Based on current financial data and attributable to a number of other factors, Air Products has announced a revision of its previous fourth quarter 2008 outlook.
The company revealed that it anticipates posting fiscal 2008 fourth quarter diluted earnings per share (EPS) from continuing operations in the range of $1.24 to $1.26.
This is slightly toned down from its previous earnings expectations for the quarter, which was in the range of $1.37 to $1.42.
The revised outlook is primarily attributable to factors such as the effects of Hurricanes Gustav and Ike, a disruptive fire at the company’s Ulsan, Korea facility, a slowing manufacturing environment, and the impact of the continually strengthening Dollar.
A fire sustained at the company’s Ulsan, Korea nitrogen trifluoride (NF3) production facility required the plant to be shut down and is expected to impact upon fourth quarter EPS by $0.05. Air Products has been able to continue supplying NF3 to its customers and the company anticipates bringing the Ulsan plant back online in January 2009.
Hurricanes Gustav and Ike reduced short-term demand from US Gulf Coast customers and drove temporary increases in operational costs, while Air Products has just recently begun repairs and commenced operations again at its La Porte and Baytown facilities in Texas.

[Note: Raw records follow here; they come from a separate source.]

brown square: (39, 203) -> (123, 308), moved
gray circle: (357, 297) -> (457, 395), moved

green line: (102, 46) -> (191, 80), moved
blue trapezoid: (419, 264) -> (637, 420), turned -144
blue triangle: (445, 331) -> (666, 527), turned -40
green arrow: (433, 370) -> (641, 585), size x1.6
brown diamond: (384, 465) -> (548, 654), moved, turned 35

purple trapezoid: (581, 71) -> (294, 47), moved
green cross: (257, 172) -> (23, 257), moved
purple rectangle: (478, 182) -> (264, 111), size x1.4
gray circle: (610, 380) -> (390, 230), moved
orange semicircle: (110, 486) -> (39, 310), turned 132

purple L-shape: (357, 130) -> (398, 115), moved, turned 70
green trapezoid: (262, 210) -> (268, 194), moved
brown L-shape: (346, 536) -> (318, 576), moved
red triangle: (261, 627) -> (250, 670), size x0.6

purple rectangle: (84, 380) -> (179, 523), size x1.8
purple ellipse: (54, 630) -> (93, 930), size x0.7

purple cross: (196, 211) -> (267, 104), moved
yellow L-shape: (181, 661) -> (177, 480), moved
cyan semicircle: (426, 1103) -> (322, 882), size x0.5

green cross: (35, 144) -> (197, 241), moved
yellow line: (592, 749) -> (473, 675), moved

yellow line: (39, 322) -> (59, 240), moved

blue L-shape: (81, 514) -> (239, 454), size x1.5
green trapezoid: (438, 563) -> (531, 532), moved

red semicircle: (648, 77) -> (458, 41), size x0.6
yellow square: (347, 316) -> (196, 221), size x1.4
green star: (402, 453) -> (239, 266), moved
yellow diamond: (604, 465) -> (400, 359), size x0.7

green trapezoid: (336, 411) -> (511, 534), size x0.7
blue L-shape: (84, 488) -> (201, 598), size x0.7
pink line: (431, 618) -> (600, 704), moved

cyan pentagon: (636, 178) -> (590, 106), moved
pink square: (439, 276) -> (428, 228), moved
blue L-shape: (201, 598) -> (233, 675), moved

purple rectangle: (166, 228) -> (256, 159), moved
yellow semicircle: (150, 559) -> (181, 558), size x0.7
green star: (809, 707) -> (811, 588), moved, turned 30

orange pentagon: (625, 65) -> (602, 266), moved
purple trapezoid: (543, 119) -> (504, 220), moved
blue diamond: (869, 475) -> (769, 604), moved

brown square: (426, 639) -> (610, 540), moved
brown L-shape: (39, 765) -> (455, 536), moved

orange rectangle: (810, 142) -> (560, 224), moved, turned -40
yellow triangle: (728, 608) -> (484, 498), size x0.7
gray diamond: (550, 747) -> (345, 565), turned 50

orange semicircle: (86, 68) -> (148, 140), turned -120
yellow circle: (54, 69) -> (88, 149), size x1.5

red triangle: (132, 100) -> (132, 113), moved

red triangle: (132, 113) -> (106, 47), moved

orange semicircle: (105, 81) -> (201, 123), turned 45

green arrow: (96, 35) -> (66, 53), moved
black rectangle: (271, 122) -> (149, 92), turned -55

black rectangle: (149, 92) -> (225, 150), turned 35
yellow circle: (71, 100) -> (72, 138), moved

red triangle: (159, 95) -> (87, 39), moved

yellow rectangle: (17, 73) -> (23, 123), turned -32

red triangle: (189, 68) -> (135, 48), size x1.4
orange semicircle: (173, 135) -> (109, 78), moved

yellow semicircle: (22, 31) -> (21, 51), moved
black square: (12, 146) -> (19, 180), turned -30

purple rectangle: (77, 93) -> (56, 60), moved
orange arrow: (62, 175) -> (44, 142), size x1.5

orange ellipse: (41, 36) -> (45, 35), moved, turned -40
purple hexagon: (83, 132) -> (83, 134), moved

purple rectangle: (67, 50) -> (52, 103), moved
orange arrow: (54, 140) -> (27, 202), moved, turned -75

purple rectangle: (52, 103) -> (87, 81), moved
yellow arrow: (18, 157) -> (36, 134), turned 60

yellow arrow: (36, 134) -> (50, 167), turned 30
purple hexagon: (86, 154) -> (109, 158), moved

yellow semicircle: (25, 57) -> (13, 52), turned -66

Commenting on the revised outlook, Chairman, President and CEO John McGlade explained, “Despite the fire, the hurricanes and a challenging economic environment, our financial position remains strong. With our capital spending increasing, a strong backlog of projects, and growing needs for industrial gases in the energy markets, we are very confident in our future growth.”
“We remain committed to achieving double-digit earnings growth while continuing to improve our margins and returns.”
The slowdown in both semiconductor foundry and liquid crystal display (LCD) manufacturing has lowered demand for electronic equipment and materials and is expected to impact fourth quarter EPS by $0.03.
Added to this, further weakening of the manufacturing environment in Europe has slowed sales and is expected to reduce fourth quarter EPS by $0.03.